What you need to do
Transcribe each entry exactly, without pictures.

::::

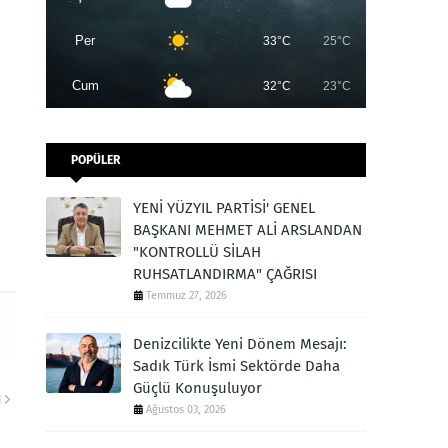
Per
33°C
25°C
Cum
32°C
23°C
POPÜLER
YENİ YÜZYIL PARTİSİ' GENEL
BAŞKANI MEHMET ALİ ARSLANDAN
"KONTROLLÜ SİLAH
RUHSATLANDIRMA" ÇAĞRISI
Temmuz 27, 2026
Denizcilikte Yeni Dönem Mesajı:
Sadık Türk İsmi Sektörde Daha
Güçlü Konuşuluyor
I
Ağustos 03, 2026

::::

Output of the exercise
Per
33°C
25°C
Cum
32°C
23°C
POPÜLER
YENİ YÜZYIL PARTİSİ' GENEL
BAŞKANI MEHMET ALİ ARSLANDAN
"KONTROLLÜ SİLAH
RUHSATLANDIRMA" ÇAĞRISI
Temmuz 27, 2026
Denizcilikte Yeni Dönem Mesajı:
Sadık Türk İsmi Sektörde Daha
Güçlü Konuşuluyor
I
Ağustos 03, 2026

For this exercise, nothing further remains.